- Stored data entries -
┌──
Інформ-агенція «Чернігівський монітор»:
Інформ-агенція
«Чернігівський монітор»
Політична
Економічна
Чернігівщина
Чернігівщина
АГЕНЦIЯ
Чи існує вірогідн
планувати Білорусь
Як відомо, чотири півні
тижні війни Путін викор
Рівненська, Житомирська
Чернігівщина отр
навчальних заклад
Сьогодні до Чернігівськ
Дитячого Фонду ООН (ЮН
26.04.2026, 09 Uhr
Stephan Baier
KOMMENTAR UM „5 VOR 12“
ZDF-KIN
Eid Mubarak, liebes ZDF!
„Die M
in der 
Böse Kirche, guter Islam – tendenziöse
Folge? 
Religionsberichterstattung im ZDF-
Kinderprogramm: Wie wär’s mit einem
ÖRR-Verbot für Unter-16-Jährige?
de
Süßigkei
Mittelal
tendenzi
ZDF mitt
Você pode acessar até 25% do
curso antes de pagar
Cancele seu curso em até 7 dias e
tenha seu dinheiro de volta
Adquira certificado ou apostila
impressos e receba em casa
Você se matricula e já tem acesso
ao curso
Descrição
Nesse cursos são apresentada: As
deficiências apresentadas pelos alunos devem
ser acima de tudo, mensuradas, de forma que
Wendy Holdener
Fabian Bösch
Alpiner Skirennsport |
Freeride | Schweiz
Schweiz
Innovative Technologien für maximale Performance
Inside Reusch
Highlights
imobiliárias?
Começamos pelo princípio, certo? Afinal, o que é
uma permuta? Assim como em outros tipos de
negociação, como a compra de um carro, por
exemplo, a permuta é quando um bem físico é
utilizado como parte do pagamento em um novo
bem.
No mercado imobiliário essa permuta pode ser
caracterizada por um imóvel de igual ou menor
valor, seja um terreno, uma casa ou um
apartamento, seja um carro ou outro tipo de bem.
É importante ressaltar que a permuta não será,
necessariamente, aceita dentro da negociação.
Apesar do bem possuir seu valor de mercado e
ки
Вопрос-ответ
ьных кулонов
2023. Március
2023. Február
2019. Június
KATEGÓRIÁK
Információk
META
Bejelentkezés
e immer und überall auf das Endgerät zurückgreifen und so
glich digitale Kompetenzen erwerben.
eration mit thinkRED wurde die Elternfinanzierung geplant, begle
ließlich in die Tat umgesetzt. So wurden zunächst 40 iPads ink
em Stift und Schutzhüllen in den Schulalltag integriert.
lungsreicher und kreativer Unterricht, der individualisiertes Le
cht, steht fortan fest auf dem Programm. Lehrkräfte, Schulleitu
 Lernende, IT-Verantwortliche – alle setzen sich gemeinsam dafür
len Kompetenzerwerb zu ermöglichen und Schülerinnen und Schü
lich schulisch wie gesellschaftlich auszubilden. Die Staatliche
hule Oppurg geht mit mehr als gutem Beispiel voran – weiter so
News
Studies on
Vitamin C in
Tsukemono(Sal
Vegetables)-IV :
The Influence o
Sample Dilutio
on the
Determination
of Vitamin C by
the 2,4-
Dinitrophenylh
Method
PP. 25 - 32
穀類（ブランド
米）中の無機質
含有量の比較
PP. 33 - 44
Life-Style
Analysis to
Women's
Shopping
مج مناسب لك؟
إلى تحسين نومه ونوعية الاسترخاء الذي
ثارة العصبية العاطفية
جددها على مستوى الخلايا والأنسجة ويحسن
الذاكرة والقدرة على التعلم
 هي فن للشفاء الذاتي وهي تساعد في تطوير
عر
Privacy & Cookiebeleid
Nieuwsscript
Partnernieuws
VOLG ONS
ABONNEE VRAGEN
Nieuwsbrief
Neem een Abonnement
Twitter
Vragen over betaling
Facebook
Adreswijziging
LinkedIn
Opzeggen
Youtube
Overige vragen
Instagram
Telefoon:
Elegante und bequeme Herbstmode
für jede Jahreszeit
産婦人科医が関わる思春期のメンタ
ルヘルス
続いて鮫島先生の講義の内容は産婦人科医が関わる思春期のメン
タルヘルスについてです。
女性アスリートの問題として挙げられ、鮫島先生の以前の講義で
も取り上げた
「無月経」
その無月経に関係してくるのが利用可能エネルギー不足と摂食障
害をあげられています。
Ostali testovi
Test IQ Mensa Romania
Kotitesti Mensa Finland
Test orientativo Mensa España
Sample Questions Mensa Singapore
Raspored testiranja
└──
- Task description -
State the number of lines in the records that include the word "Sample", and add nothing to it.

- The completed task -
2